Even though homocysteine in the blood was reduced an average of 22 percent in the patients who got a folic acid/B12 supplement, "overall disease progression was not affected," the researchers found.

Writing in the American Journal of Cardiology, Kjetil Loland and colleagues reported detecting "no statistically significant results from treatment." Coronary artery disease had progressed unabated, they note. In fact in one subgroup, CAD appeared to progress more rapidly for those getting the supplement.

"It must be noted that this was in a post-hoc analysis of a subgroup of patient.
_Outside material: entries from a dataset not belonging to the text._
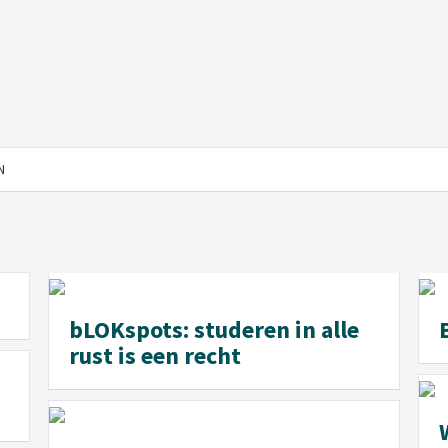
N
bLOKspots: studeren in alle
rust is een recht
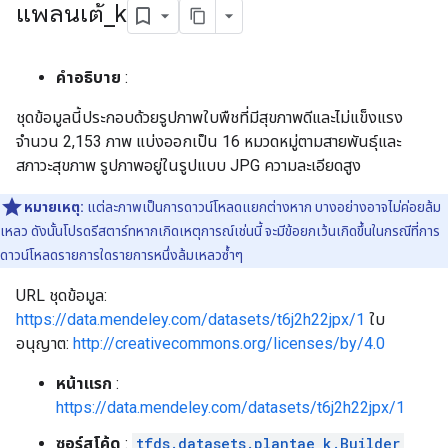
แพลนเต้
_
k
คำอธิบาย
:
ชุดข้อมูลนี้ประกอบด้วยรูปภาพใบพืชที่มีสุขภาพดีและไม่แข็งแรง
จำนวน 2,153 ภาพ แบ่งออกเป็น 16 หมวดหมู่ตามสายพันธุ์และ
สภาวะสุขภาพ รูปภาพอยู่ในรูปแบบ JPG ความละเอียดสูง
หมายเหตุ:
แต่ละภาพเป็นการดาวน์โหลดแยกต่างหาก บางอย่างอาจไม่ค่อยล้ม
เหลว ดังนั้นโปรดรีสตาร์ทหากเกิดเหตุการณ์เช่นนี้ จะมีข้อยกเว้นเกิดขึ้นในกรณีที่การ
ดาวน์โหลดรายการใดรายการหนึ่งล้มเหลวซ้ำๆ
URL ชุดข้อมูล:
https://data.mendeley.com/datasets/t6j2h22jpx/1
ใบ
อนุญาต:
http://creativecommons.org/licenses/by/4.0
หน้าแรก
:
https://data.mendeley.com/datasets/t6j2h22jpx/1
ซอร์สโค้ด
:
tfds.datasets.plantae_k.Builder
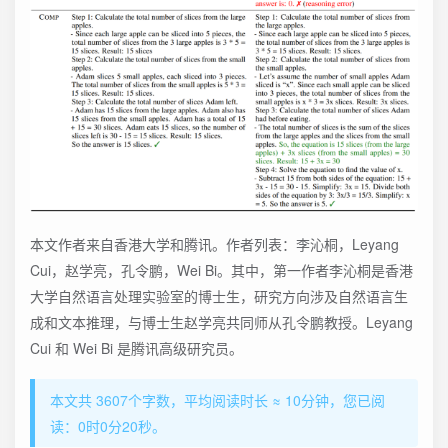
本文作者来自香港大学和腾讯。作者列表：李沁桐，Leyang
Cui，赵学亮，孔令鹏，Wei Bi。其中，第一作者李沁桐是香港
大学自然语言处理实验室的博士生，研究方向涉及自然语言生
成和文本推理，与博士生赵学亮共同师从孔令鹏教授。Leyang
Cui 和 Wei Bi 是腾讯高级研究员。
本文共 3607个字数，平均阅读时长 ≈ 10分钟，您已阅
读：0时0分21秒。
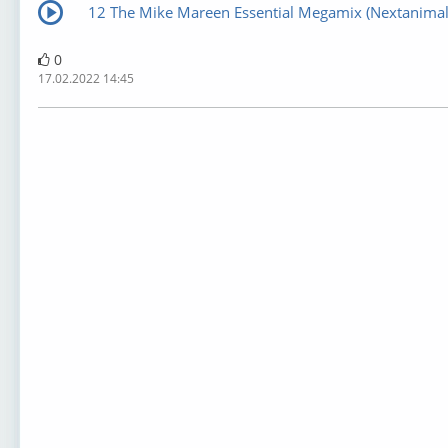
12 The Mike Mareen Essential Megamix (Nextanimal 
0
17.02.2022 14:45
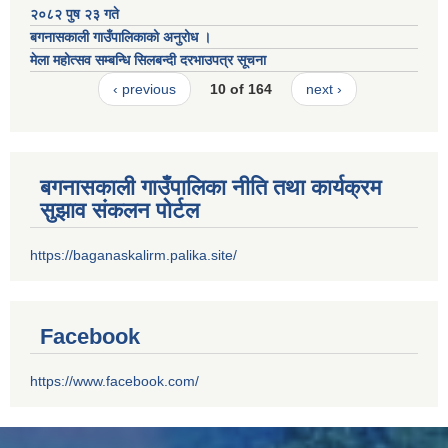
२०८२ पुष २३ गते
बगनासकाली गाउँपालिकाको अनुरोध ।
मेला महोत्सव सम्बन्धि सिलबन्दी दरभाउपत्र सूचना
‹ previous
10 of 164
next ›
बगनासकाली गाउँपालिका नीति तथा कार्यक्रम
सुझाव संकलन पोर्टल
https://baganaskalirm.palika.site/
Facebook
https://www.facebook.com/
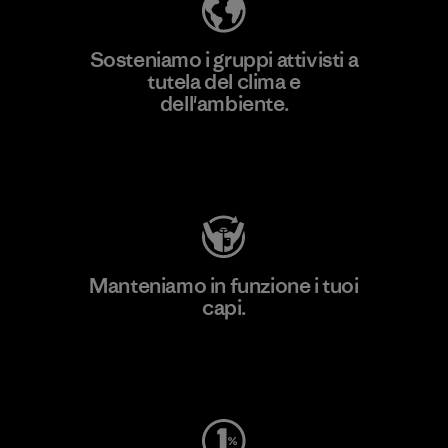
Sosteniamo i gruppi attivisti a
tutela del clima e
dell'ambiente.
Visita Patagonia Action Works
Manteniamo in funzione i tuoi
capi.
Worn Wear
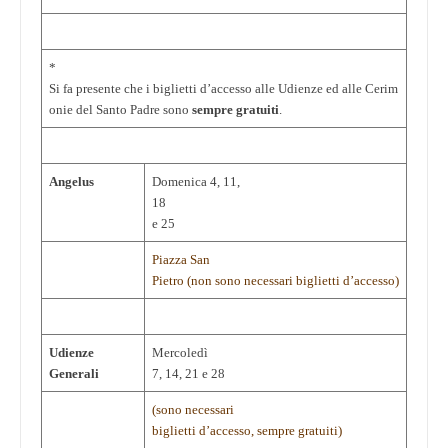
*
Si fa presente che i biglietti d’accesso alle Udienze ed alle Cerim
onie del Santo Padre sono
sempre gratuiti
.
Angelus
Domenica 4, 11,
18
e 25
Piazza San
Pietro (non sono necessari biglietti d’accesso)
Udienze
Mercoledì
Generali
7, 14, 21 e 28
(sono necessari
biglietti d’accesso, sempre gratuiti)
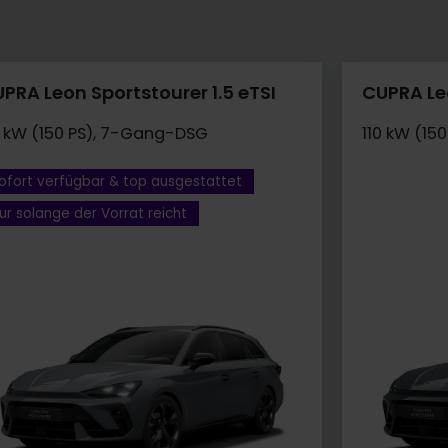
PRA Leon Sportstourer 1.5 eTSI
CUPRA Leo
0 kW (150 PS), 7-Gang-DSG
110 kW (15
ofort verfügbar & top ausgestattet
ur solange der Vorrat reicht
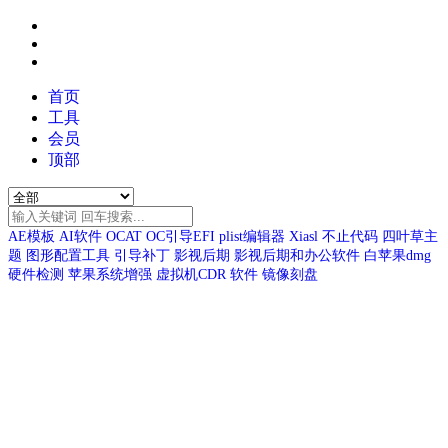
首页
工具
会员
顶部
AE模板
AI软件
OCAT
OC引导EFI
plist编辑器
Xiasl
不止代码
四叶草主
题
图形配置工具
引导补丁
影视后期
影视后期和办公软件
白苹果dmg
硬件检测
苹果系统增强
虚拟机CDR
软件
镜像刻盘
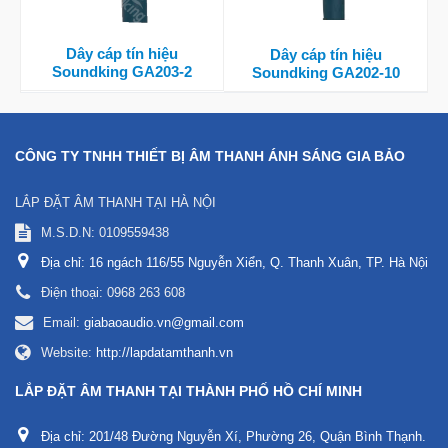
Dây cáp tín hiệu
Dây cáp tín hiệu
Soundking GA203-2
Soundking GA202-10
CÔNG TY TNHH THIẾT BỊ ÂM THANH ÁNH SÁNG GIA BẢO
LẮP ĐẶT ÂM THANH TẠI HÀ NỘI
M.S.D.N: 0109559438
Địa chỉ:
16 ngách 116/55 Nguyễn Xiển, Q. Thanh Xuân, TP. Hà Nội
Điện thoại:
0968 263 608
Email:
giabaoaudio.vn@gmail.com
Website:
http://lapdatamthanh.vn
LẮP ĐẶT ÂM THANH TẠI THÀNH PHỐ HỒ CHÍ MINH
Địa chỉ:
201/48 Đường Nguyễn Xí, Phường 26, Quận Bình Thạnh.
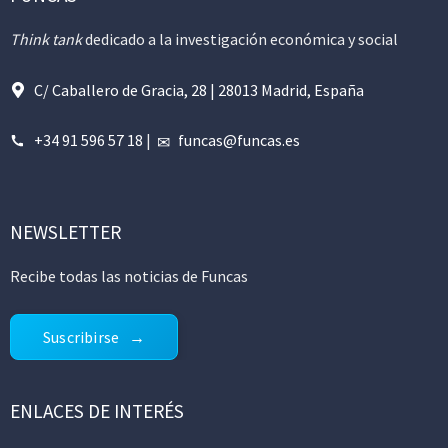
Think tank
dedicado a la investigación económica y social
C/ Caballero de Gracia, 28 | 28013 Madrid, España
+34 91 596 57 18
|
funcas@funcas.es
NEWSLETTER
Recibe todas las noticias de Funcas
Suscribirse
ENLACES DE INTERÉS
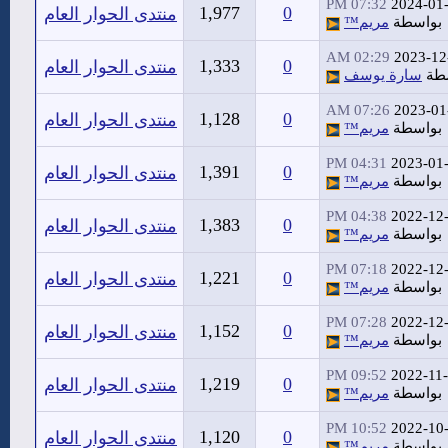
07:32 PM
2024-01
1,977
0
منتدى الحوار العام
بواسطة
مريم™
02:29 AM
2023-12
1,333
0
منتدى الحوار العام
طة
سارة يوسف
07:26 AM
2023-01
1,128
0
منتدى الحوار العام
بواسطة
مريم™
04:31 PM
2023-01
1,391
0
منتدى الحوار العام
بواسطة
مريم™
04:38 PM
2022-12
1,383
0
منتدى الحوار العام
بواسطة
مريم™
07:18 PM
2022-12
1,221
0
منتدى الحوار العام
بواسطة
مريم™
07:28 PM
2022-12
1,152
0
منتدى الحوار العام
بواسطة
مريم™
09:52 PM
2022-11
1,219
0
منتدى الحوار العام
بواسطة
مريم™
10:52 PM
2022-10
1,120
0
منتدى الحوار العام
بواسطة
مريم™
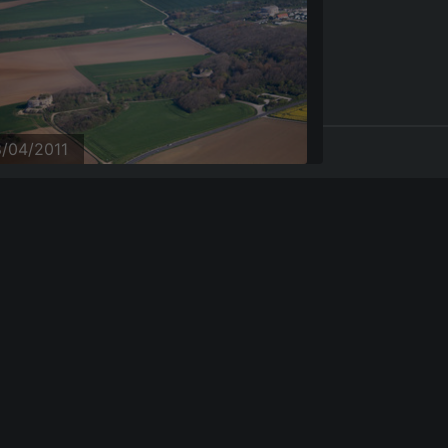
8/04/2011
8/04/2011
8/04/2011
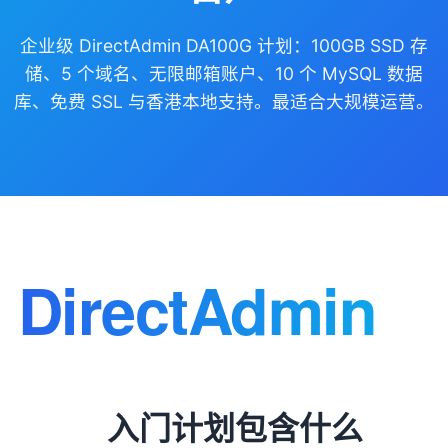
企业级 DirectAdmin DA100G 计划：100GB SSD 存
储、5 个域名、无限邮箱账户、10 个 MySQL 数据
库、免费 SSL 与香港本地支持。最适合大规模运营。
入门计划包含什么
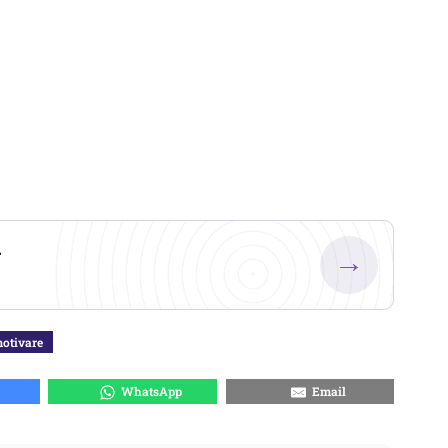
.
→
otivare
WhatsApp
Email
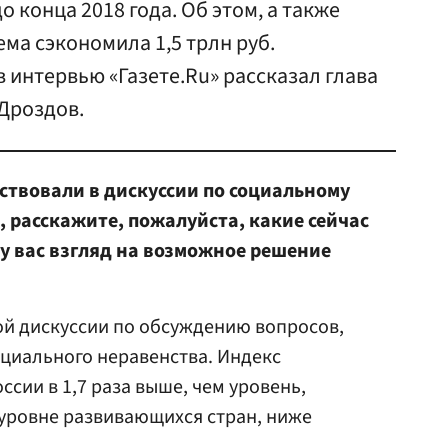
 конца 2018 года. Об этом, а также
ема сэкономила 1,5 трлн руб.
в интервью «Газете.Ru» рассказал глава
Дроздов.
ствовали в дискуссии по социальному
, расскажите, пожалуйста, какие сейчас
у вас взгляд на возможное решение
ной дискуссии по обсуждению вопросов,
циального неравенства. Индекс
ссии в 1,7 раза выше, чем уровень,
 уровне развивающихся стран, ниже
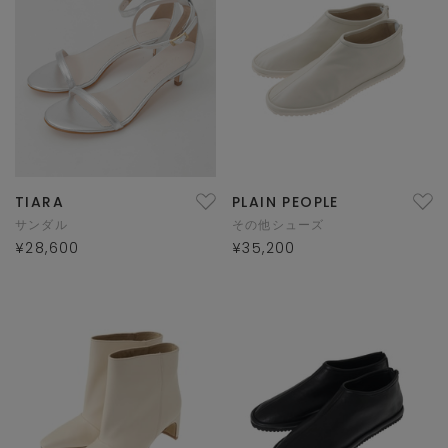
TIARA
PLAIN PEOPLE
サンダル
その他シューズ
¥28,600
¥35,200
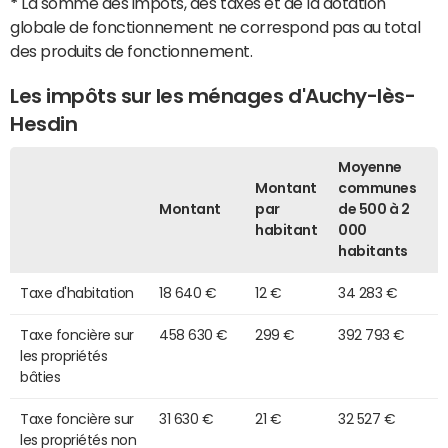
*
La somme des impôts, des taxes et de la dotation
globale de fonctionnement ne correspond pas au total
des produits de fonctionnement.
Les impôts sur les ménages d'Auchy-lès-
Hesdin
Moyenne
Montant
communes
Montant
par
de 500 à 2
habitant
000
habitants
Taxe d'habitation
18 640 €
12 €
34 283 €
Taxe foncière sur
458 630 €
299 €
392 793 €
les propriétés
bâties
Taxe foncière sur
31 630 €
21 €
32 527 €
les propriétés non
We felt however obliged to report this finding," Loland told Reuters Health in an email.

Otherwise, "the results support a growing amount of evidence that B-vitamin treatment of cardiovascular disease is ineffective" in patients with established cardiovascular disease," Loland added.

The results also suggest, Loland said, that high homocysteine levels are not a cause of heart disease and treatments aimed at reducing them won't reduce the heart disease risk itself.

Loland said that by using two measurements of arterial blockage, he and his colleagues were, for the first time, able to look at "clinically silent disease progression."

Woloshin believes significant research now has settled the question of whether folic acid and B vitamin supplementation help reduce the risks of heart disease. "It doesn't," he said.